*Work to complete*.
In the entries below, count the lines that contain the word "metriche" and give only that number.

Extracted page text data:

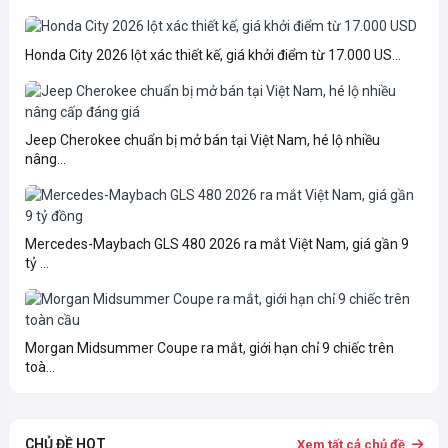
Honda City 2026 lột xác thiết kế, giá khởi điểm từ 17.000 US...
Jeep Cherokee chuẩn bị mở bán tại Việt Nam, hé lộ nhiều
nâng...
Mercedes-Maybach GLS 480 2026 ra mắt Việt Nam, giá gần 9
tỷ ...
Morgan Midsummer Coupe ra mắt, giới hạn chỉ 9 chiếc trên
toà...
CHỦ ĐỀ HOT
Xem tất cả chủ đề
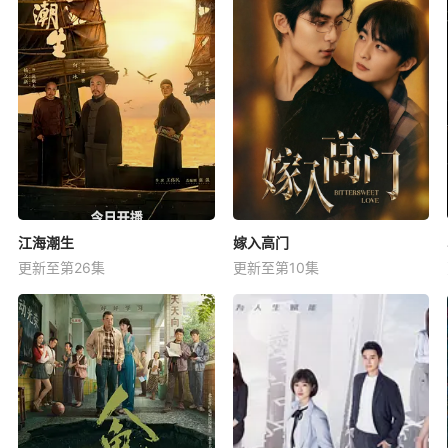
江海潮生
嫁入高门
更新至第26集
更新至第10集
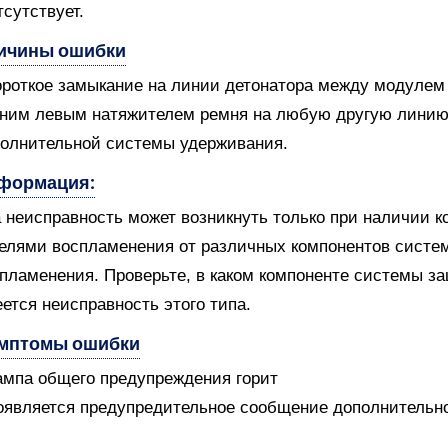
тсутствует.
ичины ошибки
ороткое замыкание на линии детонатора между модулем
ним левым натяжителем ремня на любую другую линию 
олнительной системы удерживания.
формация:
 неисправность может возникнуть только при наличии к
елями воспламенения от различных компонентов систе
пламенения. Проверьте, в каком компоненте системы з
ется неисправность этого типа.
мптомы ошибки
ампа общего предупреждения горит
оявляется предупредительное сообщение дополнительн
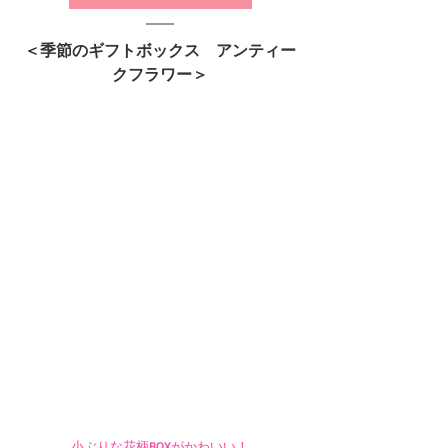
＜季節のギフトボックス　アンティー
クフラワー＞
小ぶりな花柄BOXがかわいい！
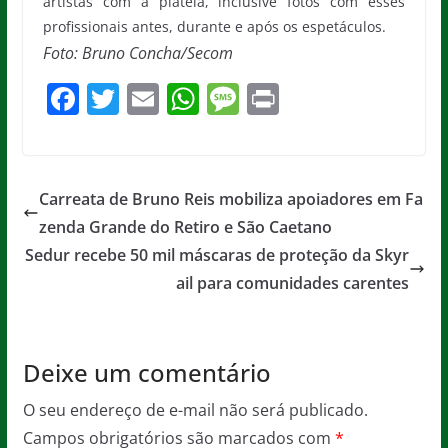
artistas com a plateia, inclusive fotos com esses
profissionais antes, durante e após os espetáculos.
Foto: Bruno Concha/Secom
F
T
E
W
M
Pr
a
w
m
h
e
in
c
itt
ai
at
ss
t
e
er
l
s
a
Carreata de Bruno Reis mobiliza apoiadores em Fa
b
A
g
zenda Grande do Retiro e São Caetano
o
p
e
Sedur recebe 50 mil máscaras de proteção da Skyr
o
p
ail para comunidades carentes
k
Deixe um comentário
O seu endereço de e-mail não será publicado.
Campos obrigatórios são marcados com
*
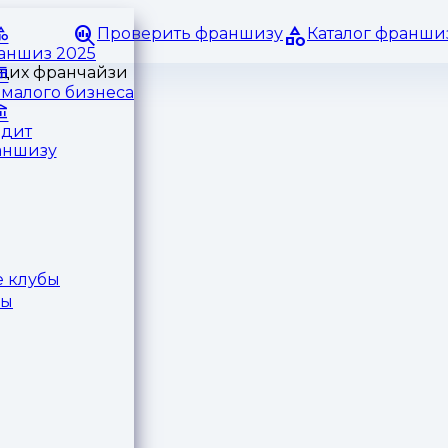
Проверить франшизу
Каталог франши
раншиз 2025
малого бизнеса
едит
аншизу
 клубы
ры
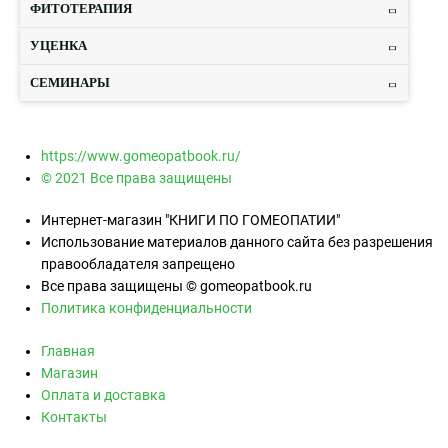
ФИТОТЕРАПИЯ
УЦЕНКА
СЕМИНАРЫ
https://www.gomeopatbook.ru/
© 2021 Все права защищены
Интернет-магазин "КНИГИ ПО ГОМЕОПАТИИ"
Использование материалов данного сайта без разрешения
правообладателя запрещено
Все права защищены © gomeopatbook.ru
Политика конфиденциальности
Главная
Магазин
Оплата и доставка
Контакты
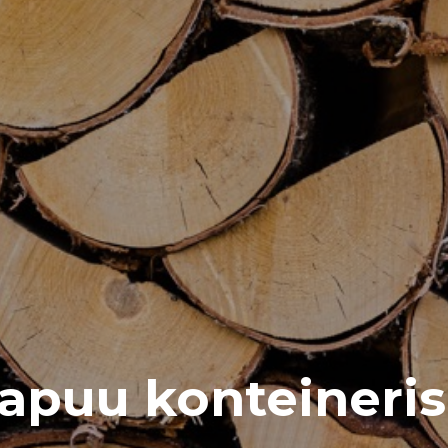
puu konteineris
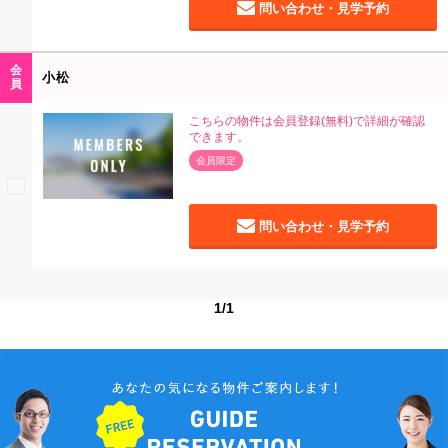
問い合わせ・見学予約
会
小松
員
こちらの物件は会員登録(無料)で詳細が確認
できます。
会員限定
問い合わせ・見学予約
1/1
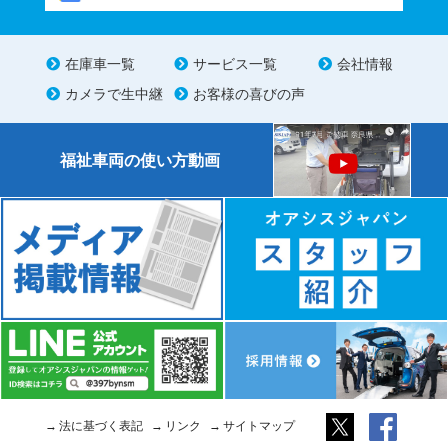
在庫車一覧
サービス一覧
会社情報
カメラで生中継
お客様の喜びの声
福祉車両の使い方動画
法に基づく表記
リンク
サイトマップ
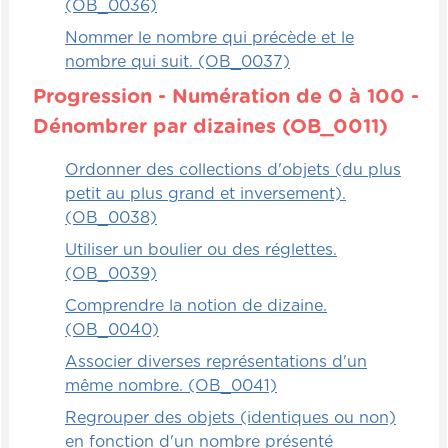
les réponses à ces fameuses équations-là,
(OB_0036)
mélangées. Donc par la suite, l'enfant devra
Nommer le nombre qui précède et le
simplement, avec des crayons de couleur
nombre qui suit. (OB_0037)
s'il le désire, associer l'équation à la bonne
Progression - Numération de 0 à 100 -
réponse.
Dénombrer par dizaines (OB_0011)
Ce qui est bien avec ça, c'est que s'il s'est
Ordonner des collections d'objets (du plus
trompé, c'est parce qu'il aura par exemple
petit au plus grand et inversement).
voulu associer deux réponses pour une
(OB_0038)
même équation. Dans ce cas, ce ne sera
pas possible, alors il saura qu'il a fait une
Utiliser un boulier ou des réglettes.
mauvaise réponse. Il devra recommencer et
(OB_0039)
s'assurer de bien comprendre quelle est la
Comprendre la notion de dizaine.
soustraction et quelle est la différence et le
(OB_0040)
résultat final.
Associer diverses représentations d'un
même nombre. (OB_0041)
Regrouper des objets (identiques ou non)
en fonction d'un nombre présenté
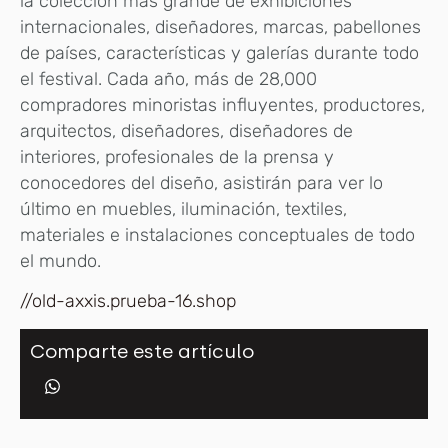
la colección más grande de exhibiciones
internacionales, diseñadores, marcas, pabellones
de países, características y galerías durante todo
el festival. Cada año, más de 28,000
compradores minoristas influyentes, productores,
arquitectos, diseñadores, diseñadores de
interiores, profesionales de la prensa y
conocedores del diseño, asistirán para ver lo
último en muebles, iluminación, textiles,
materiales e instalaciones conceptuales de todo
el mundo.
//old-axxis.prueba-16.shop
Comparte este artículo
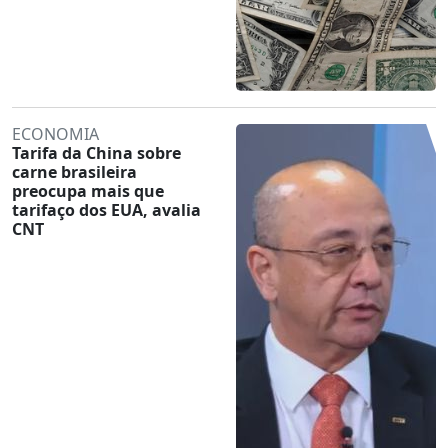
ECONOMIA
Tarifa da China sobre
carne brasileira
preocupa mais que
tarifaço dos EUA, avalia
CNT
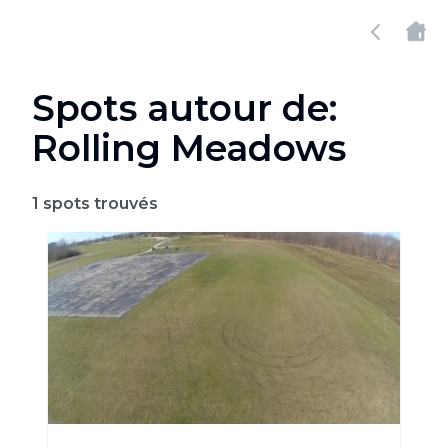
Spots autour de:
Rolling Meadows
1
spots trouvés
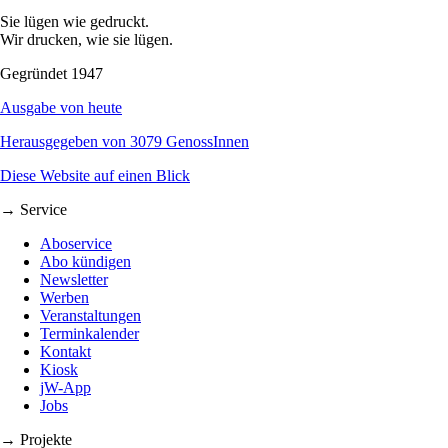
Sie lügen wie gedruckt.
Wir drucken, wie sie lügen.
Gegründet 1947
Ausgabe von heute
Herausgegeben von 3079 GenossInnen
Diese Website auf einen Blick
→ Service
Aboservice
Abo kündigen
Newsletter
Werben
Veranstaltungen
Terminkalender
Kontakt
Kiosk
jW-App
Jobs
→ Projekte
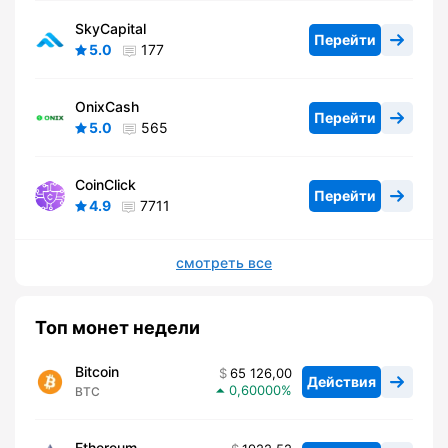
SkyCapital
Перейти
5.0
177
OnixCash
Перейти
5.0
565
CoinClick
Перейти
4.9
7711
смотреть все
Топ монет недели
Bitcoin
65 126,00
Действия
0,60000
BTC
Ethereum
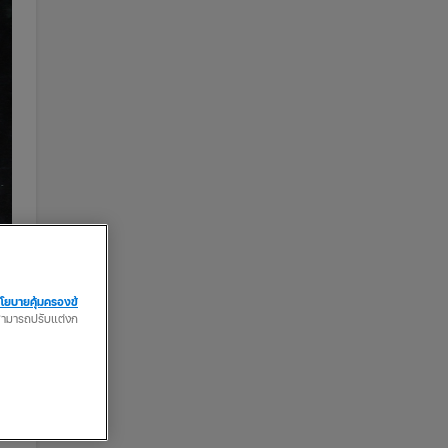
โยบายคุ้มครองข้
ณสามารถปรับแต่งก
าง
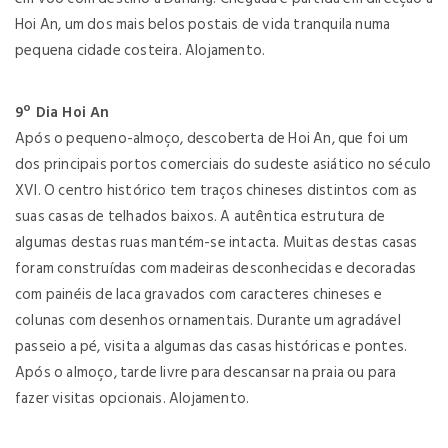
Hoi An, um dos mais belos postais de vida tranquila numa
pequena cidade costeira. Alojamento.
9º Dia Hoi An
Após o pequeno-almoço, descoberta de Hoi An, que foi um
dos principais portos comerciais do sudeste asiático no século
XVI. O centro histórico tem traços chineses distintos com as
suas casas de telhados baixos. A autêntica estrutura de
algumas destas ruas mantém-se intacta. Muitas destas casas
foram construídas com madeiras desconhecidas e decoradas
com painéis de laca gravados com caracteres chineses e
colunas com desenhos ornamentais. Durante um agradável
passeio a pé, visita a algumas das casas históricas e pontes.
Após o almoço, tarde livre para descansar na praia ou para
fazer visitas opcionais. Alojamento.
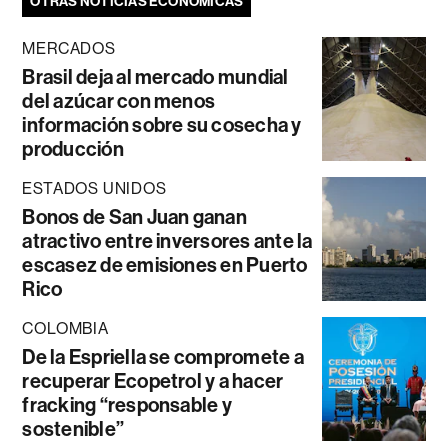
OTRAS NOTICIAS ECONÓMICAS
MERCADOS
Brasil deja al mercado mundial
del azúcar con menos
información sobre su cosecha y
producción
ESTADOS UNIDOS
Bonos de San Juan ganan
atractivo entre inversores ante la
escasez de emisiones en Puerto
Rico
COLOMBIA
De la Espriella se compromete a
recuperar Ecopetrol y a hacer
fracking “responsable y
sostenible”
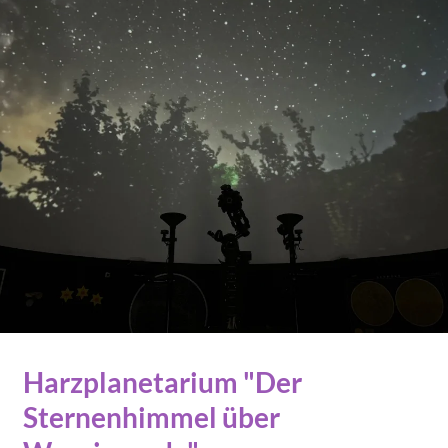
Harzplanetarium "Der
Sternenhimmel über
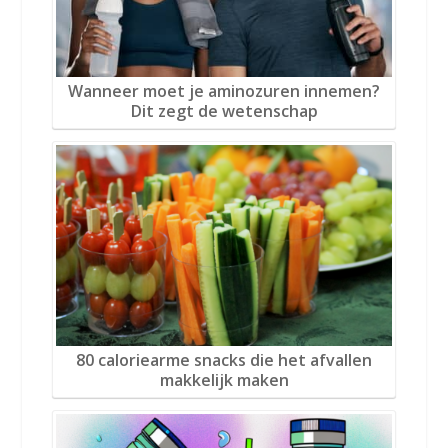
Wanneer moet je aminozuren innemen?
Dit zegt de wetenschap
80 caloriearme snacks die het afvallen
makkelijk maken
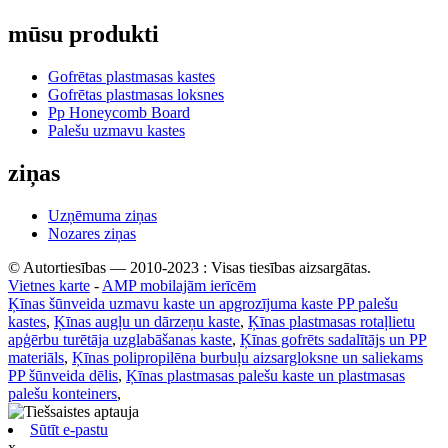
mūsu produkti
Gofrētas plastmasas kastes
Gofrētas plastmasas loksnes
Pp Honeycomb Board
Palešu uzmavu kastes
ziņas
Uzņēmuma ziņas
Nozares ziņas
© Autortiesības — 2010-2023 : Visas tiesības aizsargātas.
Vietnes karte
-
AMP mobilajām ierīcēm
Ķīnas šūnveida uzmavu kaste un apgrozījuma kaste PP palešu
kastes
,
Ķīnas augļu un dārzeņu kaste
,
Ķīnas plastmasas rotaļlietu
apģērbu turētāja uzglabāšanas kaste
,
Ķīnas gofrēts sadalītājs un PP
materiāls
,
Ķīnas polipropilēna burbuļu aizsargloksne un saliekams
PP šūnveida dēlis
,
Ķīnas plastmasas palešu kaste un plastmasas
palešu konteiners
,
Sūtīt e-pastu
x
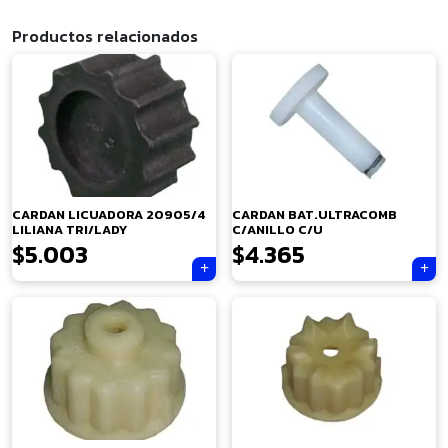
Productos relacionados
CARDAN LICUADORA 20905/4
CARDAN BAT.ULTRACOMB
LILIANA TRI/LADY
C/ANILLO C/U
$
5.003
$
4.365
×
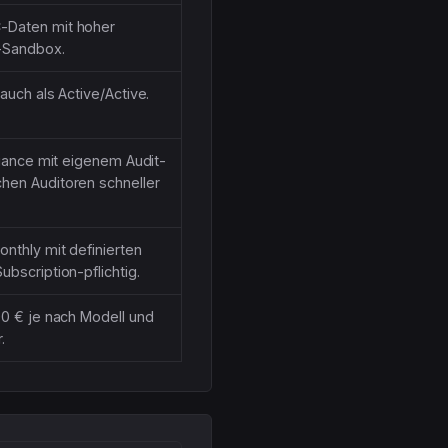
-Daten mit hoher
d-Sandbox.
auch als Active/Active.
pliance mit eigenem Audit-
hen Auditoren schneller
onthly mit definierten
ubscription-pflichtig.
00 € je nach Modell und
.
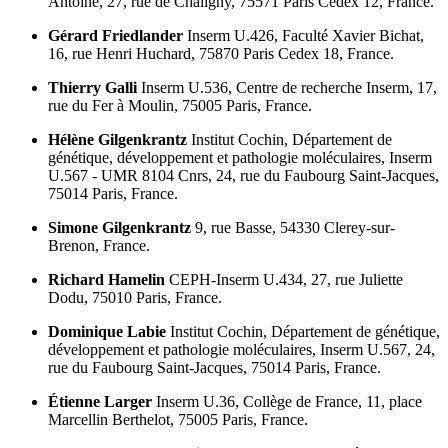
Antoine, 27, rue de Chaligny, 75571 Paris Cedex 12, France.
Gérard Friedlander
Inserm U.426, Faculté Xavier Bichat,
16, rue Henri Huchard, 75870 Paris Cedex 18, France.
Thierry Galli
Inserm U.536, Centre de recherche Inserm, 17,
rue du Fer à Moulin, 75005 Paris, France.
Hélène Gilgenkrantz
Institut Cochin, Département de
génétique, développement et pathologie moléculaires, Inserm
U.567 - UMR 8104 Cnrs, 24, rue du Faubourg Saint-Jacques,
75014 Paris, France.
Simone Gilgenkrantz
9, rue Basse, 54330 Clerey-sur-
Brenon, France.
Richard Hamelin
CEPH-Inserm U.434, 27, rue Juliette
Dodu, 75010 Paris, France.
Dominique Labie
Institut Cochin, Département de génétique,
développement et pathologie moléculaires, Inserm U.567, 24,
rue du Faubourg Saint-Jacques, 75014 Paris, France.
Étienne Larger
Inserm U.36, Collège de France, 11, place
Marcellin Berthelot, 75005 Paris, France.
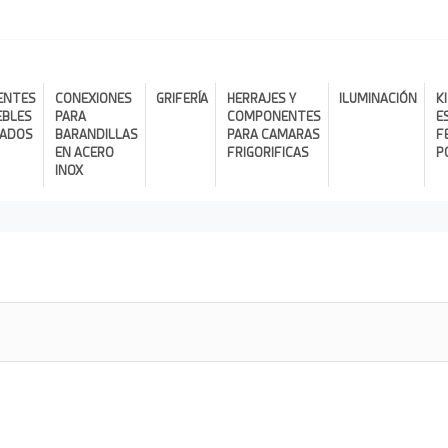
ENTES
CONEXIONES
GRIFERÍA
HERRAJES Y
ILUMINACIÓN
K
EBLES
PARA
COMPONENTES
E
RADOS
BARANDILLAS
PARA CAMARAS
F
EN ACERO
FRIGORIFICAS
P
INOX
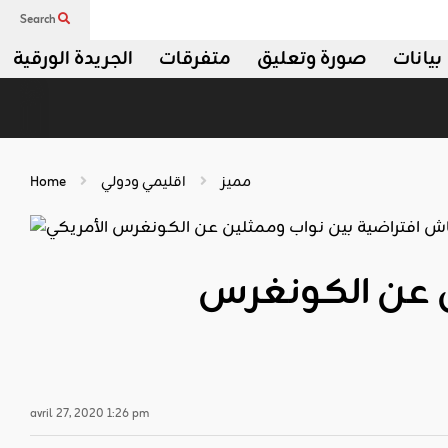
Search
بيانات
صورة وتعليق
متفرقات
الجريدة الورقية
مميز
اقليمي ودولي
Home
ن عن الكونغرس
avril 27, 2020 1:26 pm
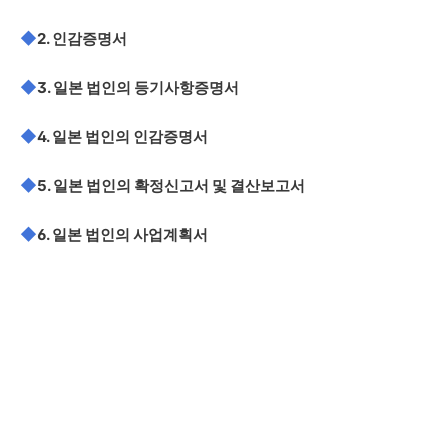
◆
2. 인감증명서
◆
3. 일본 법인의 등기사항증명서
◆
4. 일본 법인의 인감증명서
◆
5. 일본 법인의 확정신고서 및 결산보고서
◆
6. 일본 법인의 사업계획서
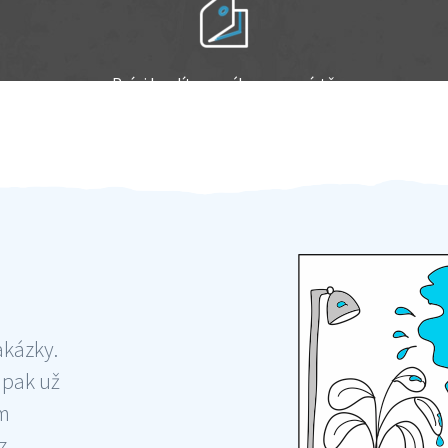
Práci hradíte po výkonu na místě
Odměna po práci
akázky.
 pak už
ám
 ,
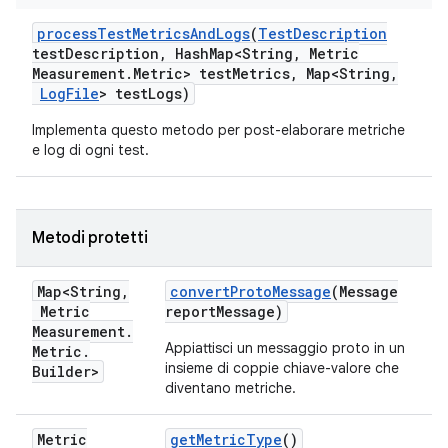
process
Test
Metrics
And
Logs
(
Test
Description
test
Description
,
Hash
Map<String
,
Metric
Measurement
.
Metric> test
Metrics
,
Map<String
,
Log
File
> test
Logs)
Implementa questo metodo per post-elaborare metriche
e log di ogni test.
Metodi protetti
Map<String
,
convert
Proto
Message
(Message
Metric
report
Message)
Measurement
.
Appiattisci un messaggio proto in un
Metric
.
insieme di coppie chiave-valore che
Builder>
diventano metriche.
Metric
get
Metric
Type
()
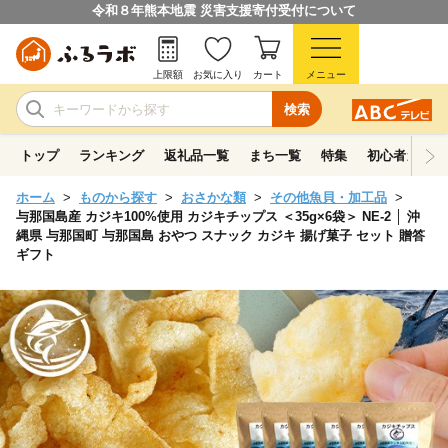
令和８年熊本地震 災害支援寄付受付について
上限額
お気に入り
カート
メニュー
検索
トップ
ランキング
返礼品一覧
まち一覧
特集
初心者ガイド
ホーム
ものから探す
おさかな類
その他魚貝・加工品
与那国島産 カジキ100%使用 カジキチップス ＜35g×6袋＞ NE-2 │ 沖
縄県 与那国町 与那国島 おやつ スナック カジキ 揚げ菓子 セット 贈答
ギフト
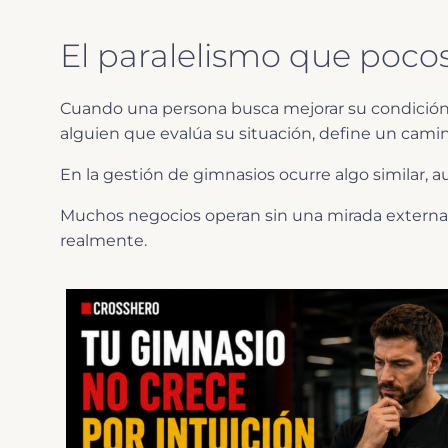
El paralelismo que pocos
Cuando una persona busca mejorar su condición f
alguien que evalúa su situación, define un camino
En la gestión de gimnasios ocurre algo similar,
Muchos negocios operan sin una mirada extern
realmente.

*Solution to this exercise*.
2